PROBLEM DETAILS
Locate each line below that includes "password" and reproduce it.

===== DATA FOR THIS TASK =====

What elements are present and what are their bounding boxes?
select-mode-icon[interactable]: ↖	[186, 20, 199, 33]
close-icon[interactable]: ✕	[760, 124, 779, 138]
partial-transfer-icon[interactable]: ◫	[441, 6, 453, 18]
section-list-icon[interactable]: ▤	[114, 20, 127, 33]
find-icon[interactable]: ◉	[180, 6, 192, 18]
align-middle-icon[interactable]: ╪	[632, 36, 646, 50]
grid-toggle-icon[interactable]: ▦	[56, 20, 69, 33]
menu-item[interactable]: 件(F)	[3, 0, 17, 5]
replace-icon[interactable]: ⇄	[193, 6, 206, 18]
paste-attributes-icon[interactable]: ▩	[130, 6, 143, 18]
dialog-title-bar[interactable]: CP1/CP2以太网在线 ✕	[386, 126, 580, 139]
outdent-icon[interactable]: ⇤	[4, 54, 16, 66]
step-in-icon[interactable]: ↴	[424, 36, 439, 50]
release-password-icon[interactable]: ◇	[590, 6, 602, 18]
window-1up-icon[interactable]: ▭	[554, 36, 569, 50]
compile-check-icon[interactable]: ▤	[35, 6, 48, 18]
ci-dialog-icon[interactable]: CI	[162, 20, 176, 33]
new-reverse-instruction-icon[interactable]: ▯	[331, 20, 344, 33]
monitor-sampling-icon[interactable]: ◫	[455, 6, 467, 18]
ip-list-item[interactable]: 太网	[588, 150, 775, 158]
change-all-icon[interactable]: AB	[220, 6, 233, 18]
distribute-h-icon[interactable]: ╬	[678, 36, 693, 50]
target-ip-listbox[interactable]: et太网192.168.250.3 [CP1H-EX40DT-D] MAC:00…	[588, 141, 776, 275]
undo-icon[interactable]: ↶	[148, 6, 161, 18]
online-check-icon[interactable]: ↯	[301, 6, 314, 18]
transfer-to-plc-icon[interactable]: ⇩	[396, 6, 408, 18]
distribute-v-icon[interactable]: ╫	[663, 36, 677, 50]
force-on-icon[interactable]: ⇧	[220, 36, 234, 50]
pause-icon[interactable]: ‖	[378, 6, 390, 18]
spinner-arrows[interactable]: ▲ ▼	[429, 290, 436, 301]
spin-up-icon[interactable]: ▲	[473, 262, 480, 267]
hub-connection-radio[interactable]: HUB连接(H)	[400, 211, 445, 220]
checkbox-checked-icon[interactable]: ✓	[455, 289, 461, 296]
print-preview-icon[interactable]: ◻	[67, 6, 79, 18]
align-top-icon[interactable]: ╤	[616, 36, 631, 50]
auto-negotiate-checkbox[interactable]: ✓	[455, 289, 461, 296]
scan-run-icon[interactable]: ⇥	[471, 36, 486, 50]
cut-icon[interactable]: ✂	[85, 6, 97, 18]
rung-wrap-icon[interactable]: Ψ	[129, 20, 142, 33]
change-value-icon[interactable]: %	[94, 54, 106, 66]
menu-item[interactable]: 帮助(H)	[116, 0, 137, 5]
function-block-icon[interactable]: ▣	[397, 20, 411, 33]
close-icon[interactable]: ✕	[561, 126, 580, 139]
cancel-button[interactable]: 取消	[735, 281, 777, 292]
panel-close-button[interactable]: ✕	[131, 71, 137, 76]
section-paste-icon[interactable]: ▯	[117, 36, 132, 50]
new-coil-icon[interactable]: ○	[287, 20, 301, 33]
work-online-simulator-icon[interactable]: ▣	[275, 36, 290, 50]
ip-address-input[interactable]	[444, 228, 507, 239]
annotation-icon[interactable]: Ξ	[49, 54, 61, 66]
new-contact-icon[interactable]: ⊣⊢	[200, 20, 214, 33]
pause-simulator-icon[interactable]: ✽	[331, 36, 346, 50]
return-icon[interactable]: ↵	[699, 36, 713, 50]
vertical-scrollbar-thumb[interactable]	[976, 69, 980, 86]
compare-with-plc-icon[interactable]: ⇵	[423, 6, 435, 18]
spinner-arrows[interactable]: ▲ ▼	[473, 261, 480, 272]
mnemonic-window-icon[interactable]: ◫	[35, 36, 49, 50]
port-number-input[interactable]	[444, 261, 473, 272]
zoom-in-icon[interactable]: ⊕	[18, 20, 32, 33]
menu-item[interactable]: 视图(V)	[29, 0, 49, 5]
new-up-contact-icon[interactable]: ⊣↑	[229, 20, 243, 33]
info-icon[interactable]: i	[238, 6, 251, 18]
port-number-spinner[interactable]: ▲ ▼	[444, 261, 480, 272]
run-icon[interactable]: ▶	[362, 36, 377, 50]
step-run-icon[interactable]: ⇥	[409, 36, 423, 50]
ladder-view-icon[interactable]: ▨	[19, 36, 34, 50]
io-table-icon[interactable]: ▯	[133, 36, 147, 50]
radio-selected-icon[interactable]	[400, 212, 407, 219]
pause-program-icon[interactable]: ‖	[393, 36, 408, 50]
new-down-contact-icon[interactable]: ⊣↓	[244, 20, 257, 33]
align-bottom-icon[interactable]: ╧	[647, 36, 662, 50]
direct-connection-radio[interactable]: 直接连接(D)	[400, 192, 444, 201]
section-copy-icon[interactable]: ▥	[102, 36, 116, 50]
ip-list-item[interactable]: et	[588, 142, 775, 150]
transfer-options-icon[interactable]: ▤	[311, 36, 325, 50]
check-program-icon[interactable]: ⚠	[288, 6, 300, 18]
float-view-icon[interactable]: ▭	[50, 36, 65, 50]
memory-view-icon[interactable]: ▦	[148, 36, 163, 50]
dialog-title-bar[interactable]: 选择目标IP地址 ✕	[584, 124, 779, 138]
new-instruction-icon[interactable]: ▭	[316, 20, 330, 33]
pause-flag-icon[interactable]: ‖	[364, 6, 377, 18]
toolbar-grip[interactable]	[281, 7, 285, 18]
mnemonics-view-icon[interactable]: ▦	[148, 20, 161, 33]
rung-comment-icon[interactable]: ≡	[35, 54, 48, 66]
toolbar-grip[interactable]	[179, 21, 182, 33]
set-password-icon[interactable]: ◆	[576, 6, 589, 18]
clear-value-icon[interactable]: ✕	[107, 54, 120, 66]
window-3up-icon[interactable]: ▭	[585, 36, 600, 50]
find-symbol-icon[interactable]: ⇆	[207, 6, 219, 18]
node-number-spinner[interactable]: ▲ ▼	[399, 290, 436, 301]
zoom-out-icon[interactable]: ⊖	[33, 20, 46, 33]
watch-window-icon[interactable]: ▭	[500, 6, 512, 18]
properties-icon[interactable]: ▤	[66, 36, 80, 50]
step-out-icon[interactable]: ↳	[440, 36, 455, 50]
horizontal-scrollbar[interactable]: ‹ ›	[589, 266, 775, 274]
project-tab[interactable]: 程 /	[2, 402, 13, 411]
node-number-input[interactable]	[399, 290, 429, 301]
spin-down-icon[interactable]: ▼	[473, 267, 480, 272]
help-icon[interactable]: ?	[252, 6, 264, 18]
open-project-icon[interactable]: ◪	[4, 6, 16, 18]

=====

TASK RESULT
release-password-icon[interactable]: ◇	[590, 6, 602, 18]
set-password-icon[interactable]: ◆	[576, 6, 589, 18]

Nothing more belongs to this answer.